Goal of the exercise = The pictures are to be dropped, and the records below are to be restated word for word.
::: Extracted information :::
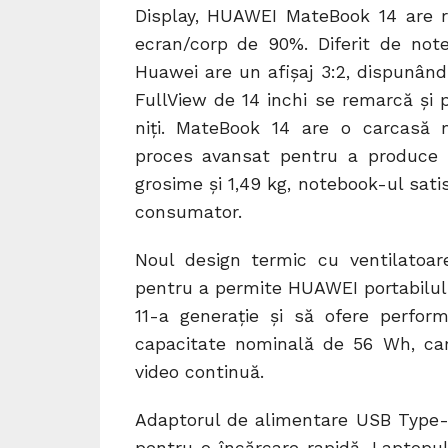
Display, HUAWEI MateBook 14 are 
ecran/corp de 90%. Diferit de note
Huawei are un afișaj 3:2, dispunând
FullView de 14 inchi se remarcă și 
niți. MateBook 14 are o carcasă 
proces avansat pentru a produce 
grosime și 1,49 kg, notebook-ul satis
consumator.
Noul design termic cu ventilatoa
pentru a permite HUAWEI portabilului
11-a generație și să ofere perfor
capacitate nominală de 56 Wh, ca
video continuă.
Adaptorul de alimentare USB Type-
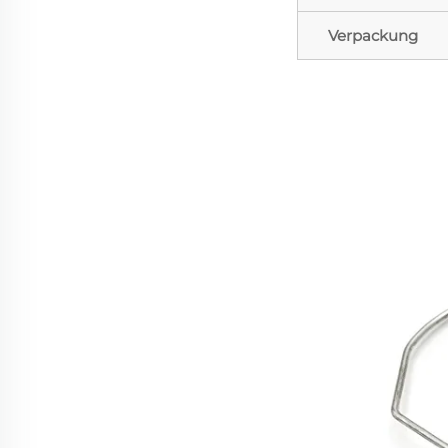
Verpackung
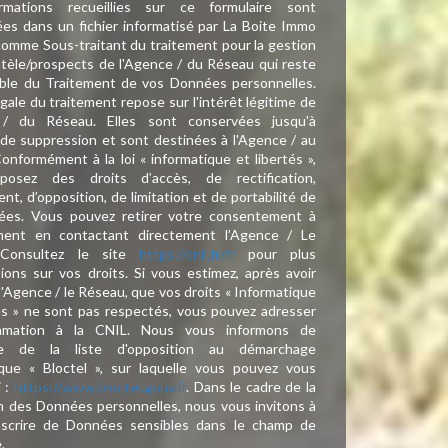
rmations recueillies sur ce formulaire sont
ées dans un fichier informatisé par La Boite Immo
comme Sous-traitant du traitement pour la gestion
entèle/prospects de l'Agence / du Réseau qui reste
ble du Traitement de vos Données personnelles.
gale du traitement repose sur l'intérêt légitime de
 / du Réseau. Elles sont conservées jusqu'à
e suppression et sont destinées à l'Agence / au
onformément à la loi « informatique et libertés »,
posez des droits d’accès, de rectification,
nt, d’opposition, de limitation et de portabilité de
ées. Vous pouvez retirer votre consentement à
ent en contactant directement l’Agence / Le
 Consultez le site
https://cnil.fr/fr
pour plus
tions sur vos droits. Si vous estimez, après avoir
l'Agence / le Réseau, que vos droits « Informatique
és » ne sont pas respectés, vous pouvez adresser
amation à la CNIL. Nous vous informons de
nce de la liste d'opposition au démarchage
que « Bloctel », sur laquelle vous pouvez vous
i :
https://www.bloctel.gouv.fr
. Dans le cadre de la
n des Données personnelles, nous vous invitons à
nscrire de Données sensibles dans le champ de
e.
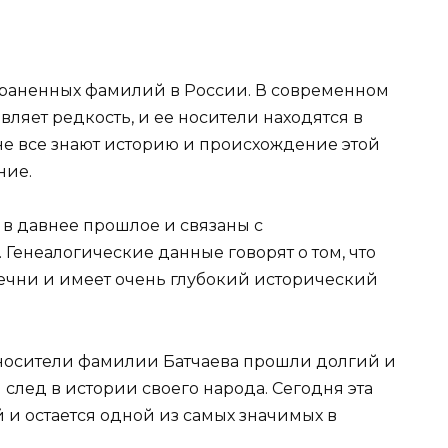
траненных фамилий в России. В современном
вляет редкость, и ее носители находятся в
не все знают историю и происхождение этой
ние.
 в давнее прошлое и связаны с
 Генеалогические данные говорят о том, что
ечни и имеет очень глубокий исторический
носители фамилии Батчаева прошли долгий и
след в истории своего народа. Сегодня эта
 и остается одной из самых значимых в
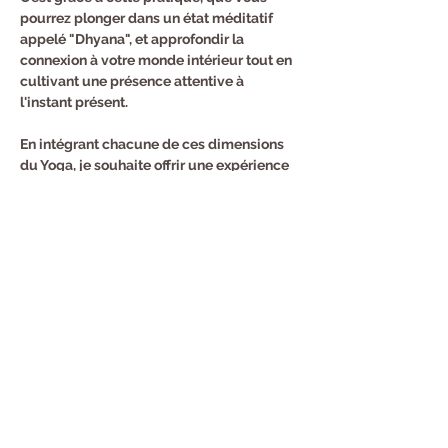
pourrez plonger dans un état méditatif 
appelé "Dhyana", et approfondir la 
connexion à votre monde intérieur tout en 
cultivant une présence attentive à 
l'instant présent.
En intégrant chacune de ces dimensions 
du Yoga, je souhaite offrir une expérience 
holistique et enrichissante à chacun de 
mes élèves. Mon objectif est de vous 
permettre d'explorer pleinement la 
profondeur et la sagesse que le Yoga peut 
apporter à votre vie. Je suis là pour vous 
accompagner dans cette démarche, en 
vous offrant un espace sécurisant où vous 
pourrez développer votre pratique et 
votre compréhension du Yoga dans toute 
sa richesse et sa diversité.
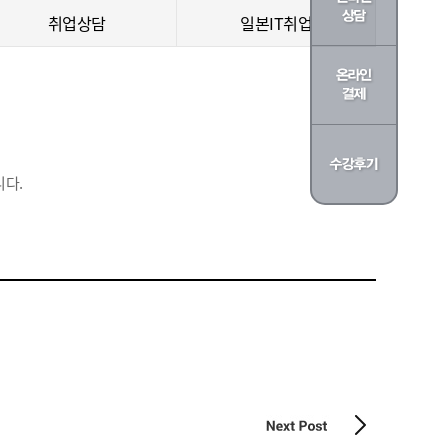
취업상담
일본IT취업
다.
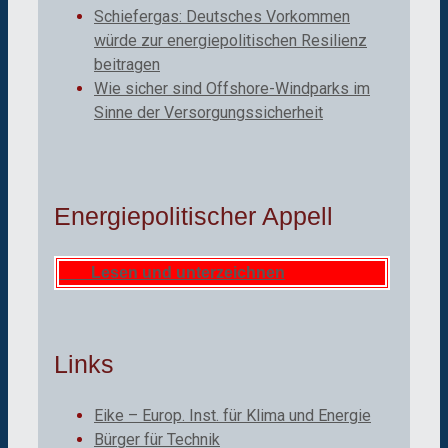
Schiefergas: Deutsches Vorkommen
würde zur energiepolitischen Resilienz
beitragen
Wie sicher sind Offshore-Windparks im
Sinne der Versorgungssicherheit
Energiepolitischer Appell
Lesen und unterzeichnen
Links
Eike – Europ. Inst. für Klima und Energie
Bürger für Technik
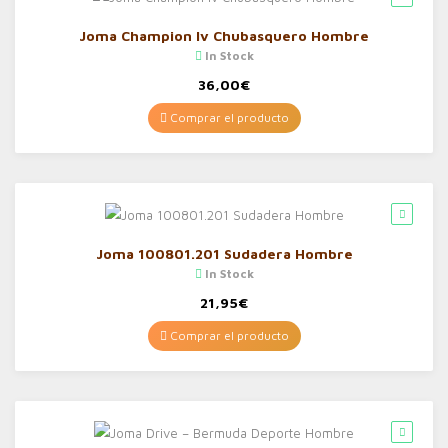
Joma Champion Iv Chubasquero Hombre
In Stock
36,00
€
Comprar el producto
Joma 100801.201 Sudadera Hombre
In Stock
21,95
€
Comprar el producto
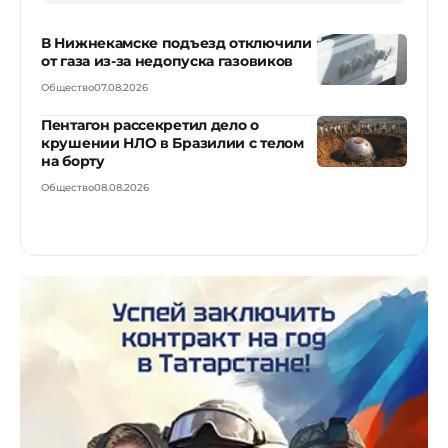
В Нижнекамске подъезд отключили
от газа из-за недопуска газовиков
Общество
07.08.2026
Пентагон рассекретил дело о
крушении НЛО в Бразилии с телом
на борту
Общество
08.08.2026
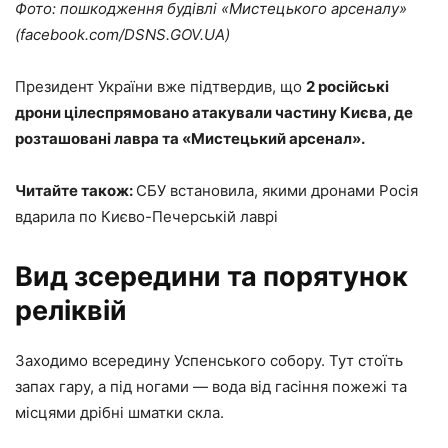
Фото: пошкодження будівлі «Мистецького арсеналу»
(facebook.com/DSNS.GOV.UA)
Президент України вже підтвердив, що
2 російські
дрони цілеспрямовано атакували частину Києва, де
розташовані лавра та «Мистецький арсенал».
Читайте також:
СБУ встановила, якими дронами Росія
вдарила по Києво-Печерській лаврі
Вид зсередини та порятунок
реліквій
Заходимо всередину Успенського собору. Тут стоїть
запах гару, а під ногами — вода від гасіння пожежі та
місцями дрібні шматки скла.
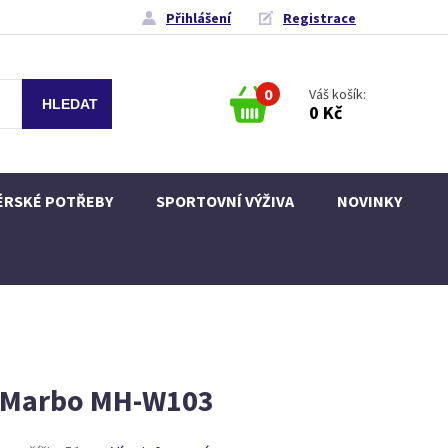
Přihlášení
Registrace
0
Váš košík:
0 Kč
ÉRSKÉ POTŘEBY
SPORTOVNÍ VÝŽIVA
NOVINKY
y Marbo MH-W103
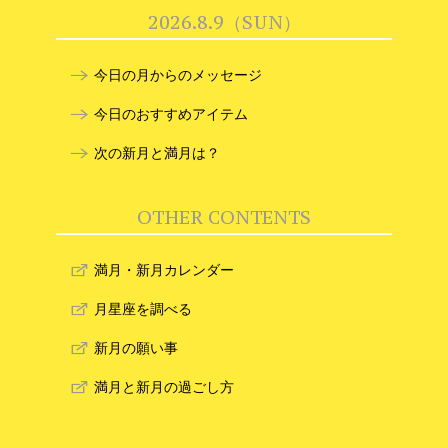
2026.8.9（SUN）
今日の月からのメッセージ
今日のおすすめアイテム
次の新月と満月は？
OTHER CONTENTS
満月・新月カレンダー
月星座を調べる
新月の願い事
満月と新月の過ごし方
:::
Finished exercise =
Display, HUAWEI MateBook 14 are 
ecran/corp de 90%. Diferit de note
Huawei are un afișaj 3:2, dispunând
FullView de 14 inchi se remarcă și 
niți. MateBook 14 are o carcasă 
proces avansat pentru a produce 
grosime și 1,49 kg, notebook-ul satis
consumator.
Noul design termic cu ventilatoa
pentru a permite HUAWEI portabilului
11-a generație și să ofere perfor
capacitate nominală de 56 Wh, ca
video continuă.
Adaptorul de alimentare USB Type-
Verpackung
rmations recueillies sur ce formulaire sont
ées dans un fichier informatisé par La Boite Immo
comme Sous-traitant du traitement pour la gestion
entèle/prospects de l'Agence / du Réseau qui reste
ble du Traitement de vos Données personnelles.
gale du traitement repose sur l'intérêt légitime de
 / du Réseau. Elles sont conservées jusqu'à
e suppression et sont destinées à l'Agence / au
onformément à la loi « informatique et libertés »,
posez des droits d’accès, de rectification,
nt, d’opposition, de limitation et de portabilité de
ées. Vous pouvez retirer votre consentement à
ent en contactant directement l’Agence / Le
 Consultez le site
https://cnil.fr/fr
pour plus
tions sur vos droits. Si vous estimez, après avoir
l'Agence / le Réseau, que vos droits « Informatique
és » ne sont pas respectés, vous pouvez adresser
amation à la CNIL. Nous vous informons de
nce de la liste d'opposition au démarchage
que « Bloctel », sur laquelle vous pouvez vous
i :
https://www.bloctel.gouv.fr
. Dans le cadre de la
n des Données personnelles, nous vous invitons à
nscrire de Données sensibles dans le champ de
e.
траненных фамилий в России. В современном
вляет редкость, и ее носители находятся в
не все знают историю и происхождение этой
ние.
 в давнее прошлое и связаны с
 Генеалогические данные говорят о том, что
ечни и имеет очень глубокий исторический
носители фамилии Батчаева прошли долгий и
след в истории своего народа. Сегодня эта
 и остается одной из самых значимых в
pourrez plonger dans un état méditatif 
appelé "Dhyana", et approfondir la 
connexion à votre monde intérieur tout en 
cultivant une présence attentive à 
l'instant présent.
En intégrant chacune de ces dimensions 
du Yoga, je souhaite offrir une expérience 
holistique et enrichissante à chacun de 
mes élèves. Mon objectif est de vous 
permettre d'explorer pleinement la 
profondeur et la sagesse que le Yoga peut 
apporter à votre vie. Je suis là pour vous 
accompagner dans cette démarche, en 
vous offrant un espace sécurisant où vous 
pourrez développer votre pratique et 
votre compréhension du Yoga dans toute 
sa richesse et sa diversité.
취업상담
일본IT취업
다.
Schiefergas: Deutsches Vorkommen
würde zur energiepolitischen Resilienz
beitragen
Wie sicher sind Offshore-Windparks im
Sinne der Versorgungssicherheit
Energiepolitischer Appell
Lesen und unterzeichnen
Links
Eike – Europ. Inst. für Klima und Energie
Bürger für Technik
Joma Champion Iv Chubasquero Hombre
In Stock
36,00
€
Comprar el producto
Joma 100801.201 Sudadera Hombre
In Stock
21,95
€
Comprar el producto
В Нижнекамске подъезд отключили
от газа из-за недопуска газовиков
Общество
07.08.2026
Пентагон рассекретил дело о
крушении НЛО в Бразилии с телом
на борту
Общество
08.08.2026
Фото: пошкодження будівлі «Мистецького арсеналу»
(facebook.com/DSNS.GOV.UA)
Президент України вже підтвердив, що
2 російські
дрони цілеспрямовано атакували частину Києва, де
розташовані лавра та «Мистецький арсенал».
Читайте також:
СБУ встановила, якими дронами Росія
вдарила по Києво-Печерській лаврі
Вид зсередини та порятунок
реліквій
Заходимо всередину Успенського собору. Тут стоїть
запах гару, а під ногами — вода від гасіння пожежі та
місцями дрібні шматки скла.
Přihlášení
Registrace
0
Váš košík:
0 Kč
ÉRSKÉ POTŘEBY
SPORTOVNÍ VÝŽIVA
NOVINKY
y Marbo MH-W103
2026.8.9（SUN）
今日の月からのメッセージ
今日のおすすめアイテム
次の新月と満月は？
OTHER CONTENTS
満月・新月カレンダー
月星座を調べる
新月の願い事
満月と新月の過ごし方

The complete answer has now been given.